What is required –
What is needed is an exact copy of the records below, without the pictures.
[Input for this task Boundary: Start]
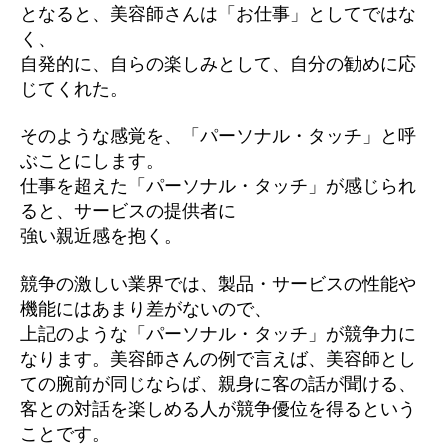
となると、美容師さんは「お仕事」としてではな
く、
自発的に、自らの楽しみとして、自分の勧めに応
じてくれた。
そのような感覚を、「パーソナル・タッチ」と呼
ぶことにします。
仕事を超えた「パーソナル・タッチ」が感じられ
ると、サービスの提供者に
強い親近感を抱く。
競争の激しい業界では、製品・サービスの性能や
機能にはあまり差がないので、
上記のような「パーソナル・タッチ」が競争力に
なります。美容師さんの例で言えば、美容師とし
ての腕前が同じならば、親身に客の話が聞ける、
客との対話を楽しめる人が競争優位を得るという
ことです。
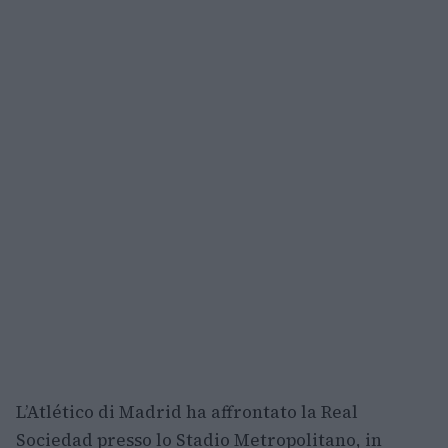
L’Atlético di Madrid ha affrontato la Real
Sociedad presso lo Stadio Metropolitano, in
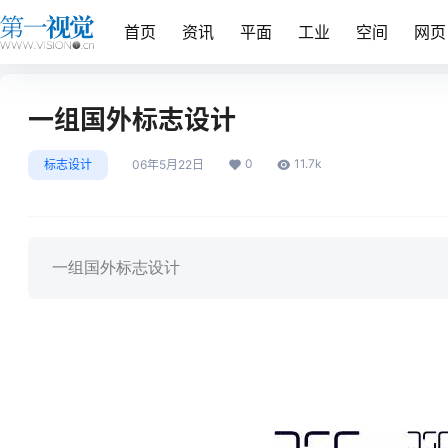
首页
资讯
平面
工业
空间
网页
一组国外标志设计
0
11.7k
标志设计
06年5月22日
一组国外标志设计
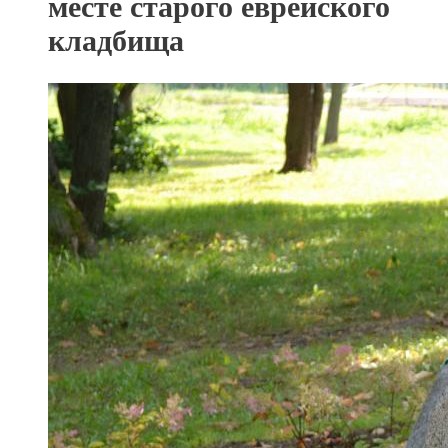
месте старого еврейского
кладбища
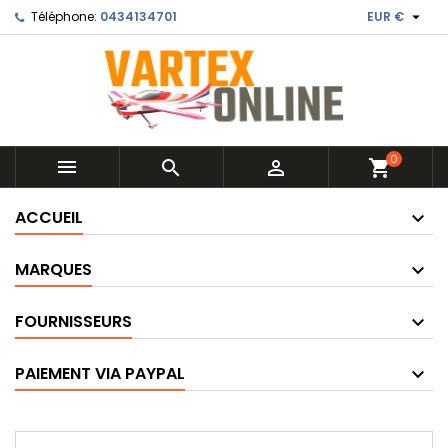

Téléphone:
0434134701
EUR €
0



shopping_cart
ACCUEIL
MARQUES
FOURNISSEURS
PAIEMENT VIA PAYPAL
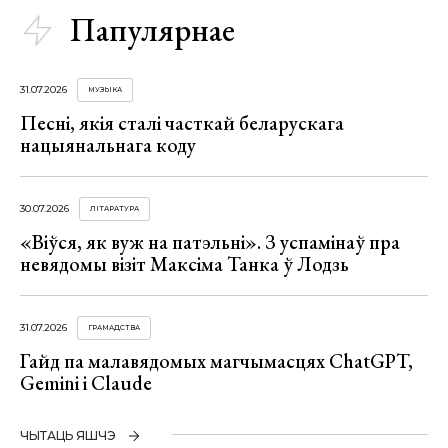
Папулярнае
31.07.2026
МУЗЫКА
Песні, якія сталі часткай беларускага
нацыянальнага коду
30.07.2026
ЛІТАРАТУРА
«Віўся, як вуж на патэльні». З успамінаў пра
невядомы візіт Максіма Танка ў Лодзь
31.07.2026
ГРАМАДСТВА
Гайд па малавядомых магчымасцях ChatGPT,
Gemini і Claude
ЧЫТАЦЬ ЯШЧЭ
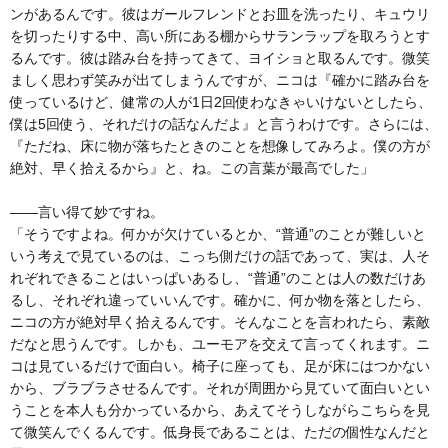
ンがあるんです。彼はガールフレンドとお皿を洗ったり、キュウリ
を切ったりする中、高い所にある棚からサランラップを取ろうとす
るんです。彼は踏み台を持ってきて、ヨイショと取るんです。微笑
ましく思わず笑みが出てしまうんですが、ニコは『確かに踏み台を
使っているけど、健常の人が1日2回使わなきゃいけないとしたら、
僕は5回使う、それだけの話なんだよ』と言うわけです。さらには、
『ただね、床に物が落ちたときのことを想像してみろよ。僕の方が
絶対、早く拾えるから』と、ね。この言葉が最高でした」
――言い得て妙ですね。
「そうですよね。何かが欠けているとか、“普通”のことが難しいと
いう考えで見ているのは、こっち側だけの話であって、実は、人そ
れぞれできることはいっぱいあるし、“普通”のことは人の数だけあ
るし、それぞれ違っていいんです。確かに、何か物を落としたら、
ニコの方が絶対早く拾えるんです。そんなことを言われたら、素敵
だなと思うんです。しかも、ユーモアを交えて言ってくれます。ニ
コは見ているだけで面白い。椅子に座っても、足が床にはつかない
から、ブラブラさせるんです。それが周囲から見ていて面白いとい
うことを本人も分かっているから、あえてそうしながらこちらを見
て微笑んでくるんです。低身長であることは、ただの個性なんだと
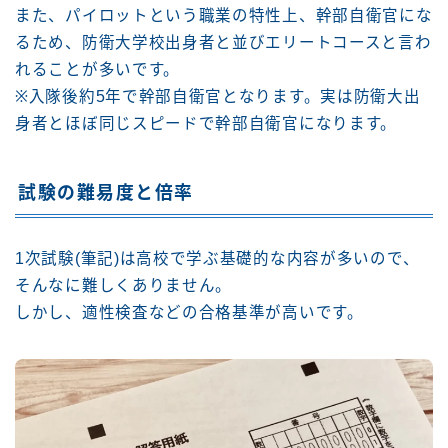
また、パイロットという職業の特性上、幹部自衛官にな
るため、防衛大学校出身者と並びエリートコースと言わ
れることが多いです。
※入隊後約5年で幹部自衛官となります。実は防衛大出
身者とほぼ同じスピードで幹部自衛官になります。
試験の難易度と倍率
1次試験(筆記)は高校で学ぶ基礎的な内容が多いので、
そんなに難しくありません。
しかし、適性検査などの合格基準が高いです。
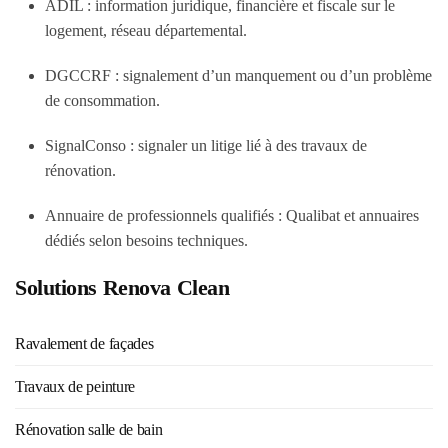
ADIL : information juridique, financière et fiscale sur le
logement, réseau départemental.
DGCCRF : signalement d’un manquement ou d’un problème
de consommation.
SignalConso : signaler un litige lié à des travaux de
rénovation.
Annuaire de professionnels qualifiés : Qualibat et annuaires
dédiés selon besoins techniques.
Solutions Renova Clean
Ravalement de façades
Travaux de peinture
Rénovation salle de bain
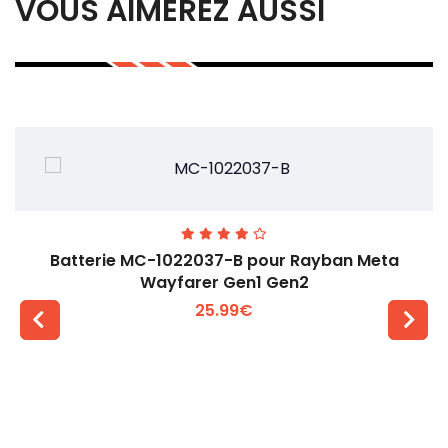
VOUS AIMEREZ AUSSI
Batterie MC-1022037-B pour Rayban Meta
Wayfarer Gen1 Gen2
25.99€
Voir plus +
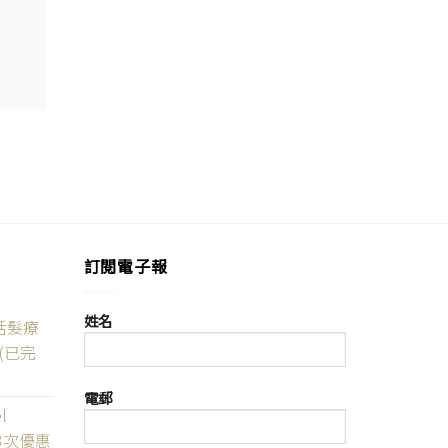
訂閱電子報
姓名
活髮療
(已完
電郵
l
3次優惠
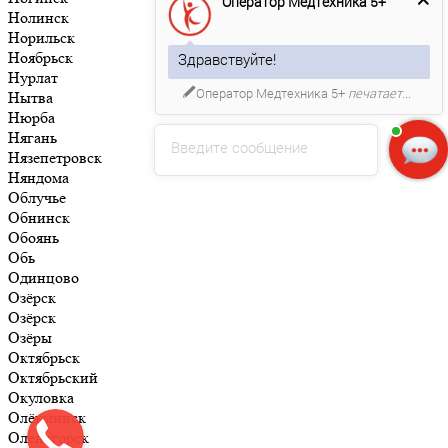
Оператор Медтехника 5+
Нолинск
Норильск
Ноябрьск
Здравствуйте!
Нурлат
Оператор Медтехника 5+
печатает...
Нытва
Нюрба
Нягань
Введите сообщение
Нязепетровск
Няндома
Облучье
Обнинск
Обоянь
Обь
Одинцово
Озёрск
Озёрск
Озёры
Октябрьск
Октябрьский
Окуловка
Олёкминск
Оленегорск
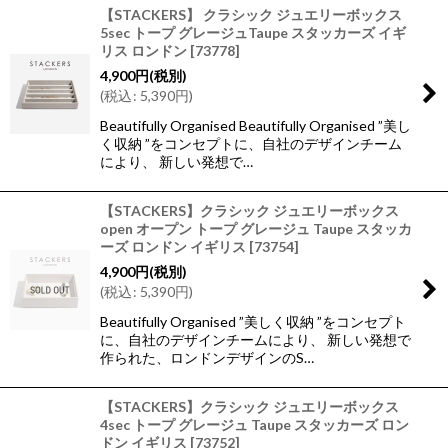
【STACKERS】 クラシック ジュエリーボックス
5sec トープ グレージュTaupe スタッカーズ イギ
リス ロンドン
[
73778
]
4,900
円
(税別)
(
税込
:
5,390
円
)
Beautifully Organised Beautifully Organised ”美し
く収納 ”をコンセプトに、自社のデザインチーム
により、 新しい発想で…
【STACKERS】クラシック ジュエリーボックス
open オープン トープ グレージュ Taupe スタッカ
ーズ ロンドン イギリス
[
73754
]
4,900
円
(税別)
(
税込
:
5,390
円
)
Beautifully Organised ”美しく収納 ”をコンセプト
に、自社のデザインチームにより、 新しい発想で
作られた、ロンドンデザインのS…
【STACKERS】クラシック ジュエリーボックス
4sec トープ グレージュ Taupe スタッカーズ ロン
ドン イギリス
[
73752
]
[Input for this task Boundary: End]
Task response –
となると、美容師さんは「お仕事」としてではな
く、
自発的に、自らの楽しみとして、自分の勧めに応
じてくれた。
そのような感覚を、「パーソナル・タッチ」と呼
ぶことにします。
仕事を超えた「パーソナル・タッチ」が感じられ
ると、サービスの提供者に
強い親近感を抱く。
競争の激しい業界では、製品・サービスの性能や
機能にはあまり差がないので、
上記のような「パーソナル・タッチ」が競争力に
なります。美容師さんの例で言えば、美容師とし
ての腕前が同じならば、親身に客の話が聞ける、
客との対話を楽しめる人が競争優位を得るという
ことです。
L’Atlético di Madrid ha affrontato la Real
Sociedad presso lo Stadio Metropolitano, in
首页
资讯
平面
工业
空间
网页
一组国外标志设计
0
11.7k
标志设计
06年5月22日
一组国外标志设计
месте старого еврейского
кладбища

Téléphone:
0434134701
EUR €
0



shopping_cart
ACCUEIL
MARQUES
FOURNISSEURS
PAIEMENT VIA PAYPAL
Папулярнае
31.07.2026
МУЗЫКА
Песні, якія сталі часткай беларускага
нацыянальнага коду
30.07.2026
ЛІТАРАТУРА
«Віўся, як вуж на патэльні». З успамінаў пра
невядомы візіт Максіма Танка ў Лодзь
31.07.2026
ГРАМАДСТВА
Гайд па малавядомых магчымасцях ChatGPT,
Gemini і Claude
ЧЫТАЦЬ ЯШЧЭ
ンがあるんです。彼はガールフレンドとお皿を洗ったり、キュウリ
を切ったりする中、高い所にある棚からサランラップを取ろうとす
るんです。彼は踏み台を持ってきて、ヨイショと取るんです。微笑
ましく思わず笑みが出てしまうんですが、ニコは『確かに踏み台を
使っているけど、健常の人が1日2回使わなきゃいけないとしたら、
僕は5回使う、それだけの話なんだよ』と言うわけです。さらには、
『ただね、床に物が落ちたときのことを想像してみろよ。僕の方が
絶対、早く拾えるから』と、ね。この言葉が最高でした」
――言い得て妙ですね。
「そうですよね。何かが欠けているとか、“普通”のことが難しいと
いう考えで見ているのは、こっち側だけの話であって、実は、人そ
れぞれできることはいっぱいあるし、“普通”のことは人の数だけあ
るし、それぞれ違っていいんです。確かに、何か物を落としたら、
ニコの方が絶対早く拾えるんです。そんなことを言われたら、素敵
だなと思うんです。しかも、ユーモアを交えて言ってくれます。ニ
コは見ているだけで面白い。椅子に座っても、足が床にはつかない
から、ブラブラさせるんです。それが周囲から見ていて面白いとい
うことを本人も分かっているから、あえてそうしながらこちらを見
て微笑んでくるんです。低身長であることは、ただの個性なんだと
また、パイロットという職業の特性上、幹部自衛官にな
るため、防衛大学校出身者と並びエリートコースと言わ
れることが多いです。
※入隊後約5年で幹部自衛官となります。実は防衛大出
身者とほぼ同じスピードで幹部自衛官になります。
試験の難易度と倍率
1次試験(筆記)は高校で学ぶ基礎的な内容が多いので、
そんなに難しくありません。
しかし、適性検査などの合格基準が高いです。
ADIL : information juridique, financière et fiscale sur le
logement, réseau départemental.
DGCCRF : signalement d’un manquement ou d’un problème
de consommation.
SignalConso : signaler un litige lié à des travaux de
rénovation.
Annuaire de professionnels qualifiés : Qualibat et annuaires
dédiés selon besoins techniques.
Solutions Renova Clean
Ravalement de façades
Travaux de peinture
Rénovation salle de bain
VOUS AIMEREZ AUSSI
Batterie MC-1022037-B pour Rayban Meta
Wayfarer Gen1 Gen2
25.99€
Voir plus +
訂閱電子報
姓名
活髮療
(已完
電郵
l
3次優惠
Оператор Медтехника 5+
Нолинск
Норильск
Ноябрьск
Здравствуйте!
Нурлат
Оператор Медтехника 5+
печатает...
Нытва
Нюрба
Нягань
Введите сообщение
Нязепетровск
Няндома
Облучье
Обнинск
Обоянь
Обь
Одинцово
Озёрск
Озёрск
Озёры
Октябрьск
Октябрьский
Окуловка
Олёкминск
Оленегорск
【STACKERS】 クラシック ジュエリーボックス
5sec トープ グレージュTaupe スタッカーズ イギ
リス ロンドン
[
73778
]
4,900
円
(税別)
(
税込
:
5,390
円
)
Beautifully Organised Beautifully Organised ”美し
く収納 ”をコンセプトに、自社のデザインチーム
により、 新しい発想で…
【STACKERS】クラシック ジュエリーボックス
open オープン トープ グレージュ Taupe スタッカ
ーズ ロンドン イギリス
[
73754
]
4,900
円
(税別)
(
税込
:
5,390
円
)
Beautifully Organised ”美しく収納 ”をコンセプト
に、自社のデザインチームにより、 新しい発想で
作られた、ロンドンデザインのS…
【STACKERS】クラシック ジュエリーボックス
4sec トープ グレージュ Taupe スタッカーズ ロン
ドン イギリス
[
73752
]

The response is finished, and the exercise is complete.